A patient was airlifted to Hennepin County Medical Center with a dangerously high blood sugar level due to the lack of insulin, and he needed to be intubated and placed in intensive care. HCMC’s Dr. Lisa Fish said many people with diabetes are forced to ration insulin, especially at the start of the year when new deductibles kick in for their health plans.

This gets really personal. I have a dear friend in Seattle, retired, a diabetic, who in rationing medication had suffered a marked deterioration of eyesight, a woman who is the most avid reader I have known over a lifetime, so consider the threat a decline in eyesight imposes on someone who over a career at Boeing paid regular and suitable taxes so that the public would benefit from government good will and sound administration. Something denied the public, by actions of Congress, Ellison on the correct side of healthcare issues.

Last along the same thought path, open borders, have them at the north because no sane Canadian would cross illegally into this nation over healthcare policy. They have it better because their politicians, the majority of the spectrum, are better at the job and are less favorable to rapaciousness of business moguls. Canadian citizens stay with what they have and like it. Canadians have a fair and balanced healthcare policy and process. We have been deprived of that by our politicians. End of story.

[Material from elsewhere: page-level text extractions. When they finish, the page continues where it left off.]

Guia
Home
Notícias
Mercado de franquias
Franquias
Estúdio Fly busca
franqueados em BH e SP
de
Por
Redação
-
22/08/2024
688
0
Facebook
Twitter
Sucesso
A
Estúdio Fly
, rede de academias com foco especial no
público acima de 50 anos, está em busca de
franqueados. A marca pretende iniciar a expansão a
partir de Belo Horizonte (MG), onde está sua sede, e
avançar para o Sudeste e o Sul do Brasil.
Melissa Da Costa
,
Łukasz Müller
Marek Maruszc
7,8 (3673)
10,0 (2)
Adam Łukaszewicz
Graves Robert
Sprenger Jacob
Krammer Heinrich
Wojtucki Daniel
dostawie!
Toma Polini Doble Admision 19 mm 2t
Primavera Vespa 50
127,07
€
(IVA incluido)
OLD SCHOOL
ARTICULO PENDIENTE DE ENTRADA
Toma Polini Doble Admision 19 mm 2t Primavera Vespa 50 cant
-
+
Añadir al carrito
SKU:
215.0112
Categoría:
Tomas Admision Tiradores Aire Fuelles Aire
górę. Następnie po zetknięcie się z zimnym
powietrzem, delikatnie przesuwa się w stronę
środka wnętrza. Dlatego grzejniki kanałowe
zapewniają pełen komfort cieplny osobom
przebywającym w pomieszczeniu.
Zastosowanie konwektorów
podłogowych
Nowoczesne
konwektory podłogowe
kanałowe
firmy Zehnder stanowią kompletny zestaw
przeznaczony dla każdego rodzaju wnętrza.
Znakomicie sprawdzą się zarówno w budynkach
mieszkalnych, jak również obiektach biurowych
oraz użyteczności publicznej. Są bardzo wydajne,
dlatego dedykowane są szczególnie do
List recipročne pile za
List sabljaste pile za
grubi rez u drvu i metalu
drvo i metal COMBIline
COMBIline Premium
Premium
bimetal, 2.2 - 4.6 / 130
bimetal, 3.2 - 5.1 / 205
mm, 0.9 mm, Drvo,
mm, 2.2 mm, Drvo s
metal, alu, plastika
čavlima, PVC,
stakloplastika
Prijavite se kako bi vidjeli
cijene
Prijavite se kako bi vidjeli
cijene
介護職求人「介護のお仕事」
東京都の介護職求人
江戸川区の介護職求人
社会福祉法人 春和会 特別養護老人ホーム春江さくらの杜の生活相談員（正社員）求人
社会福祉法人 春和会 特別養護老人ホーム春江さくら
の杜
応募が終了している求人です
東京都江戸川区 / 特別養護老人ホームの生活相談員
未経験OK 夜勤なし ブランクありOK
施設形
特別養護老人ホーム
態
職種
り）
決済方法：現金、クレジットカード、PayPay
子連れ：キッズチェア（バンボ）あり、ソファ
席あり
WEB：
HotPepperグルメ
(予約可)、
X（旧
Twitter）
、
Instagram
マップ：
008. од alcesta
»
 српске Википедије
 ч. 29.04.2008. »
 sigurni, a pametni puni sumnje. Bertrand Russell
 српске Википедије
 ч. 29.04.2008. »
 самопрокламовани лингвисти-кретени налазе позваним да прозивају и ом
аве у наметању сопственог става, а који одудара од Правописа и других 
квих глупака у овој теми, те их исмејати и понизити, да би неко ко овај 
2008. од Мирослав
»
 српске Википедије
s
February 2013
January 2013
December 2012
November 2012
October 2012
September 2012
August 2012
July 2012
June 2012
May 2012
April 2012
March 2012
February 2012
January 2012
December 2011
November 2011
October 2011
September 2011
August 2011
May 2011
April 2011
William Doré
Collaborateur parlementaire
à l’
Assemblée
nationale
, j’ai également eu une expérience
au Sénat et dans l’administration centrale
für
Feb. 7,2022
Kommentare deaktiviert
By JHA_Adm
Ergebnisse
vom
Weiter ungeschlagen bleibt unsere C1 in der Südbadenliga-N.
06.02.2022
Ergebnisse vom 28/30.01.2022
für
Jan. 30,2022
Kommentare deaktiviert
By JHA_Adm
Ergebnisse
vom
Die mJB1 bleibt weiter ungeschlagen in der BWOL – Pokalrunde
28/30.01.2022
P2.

__________FURTHER UPDATE___________
Addiitonal links about the Aimee Stevens anti-discrimination challenge; here and here. Wardlow so far has not justified the cruelty of his efforts against Stevens. Calling it "religious freedom" is a bit too much, but it's where he chooses to stand. Yet that is apart from his saying he'd be pro-business if elected AG. It goes to his personality and outlook to unload on Stevens for the Dobson-ADF crowd, but there is a far greater worry that Wardlow on health of the population would be entirely more devastating, whereas Ellison would bring continuity in fighting price gouging by those able in the ill-regulated pharmaceutical/healthcare market to get away with it unchecked.

Your future, your vote, but Wardlow's view of solidarity is to intend to fire career AG lawyers in order to bring in Republican replacements. In solidarity with Jason Lewis, given that Wardlow's promise that way was to Lewis supporters at a GOP rally and fundraising event, for Lewis.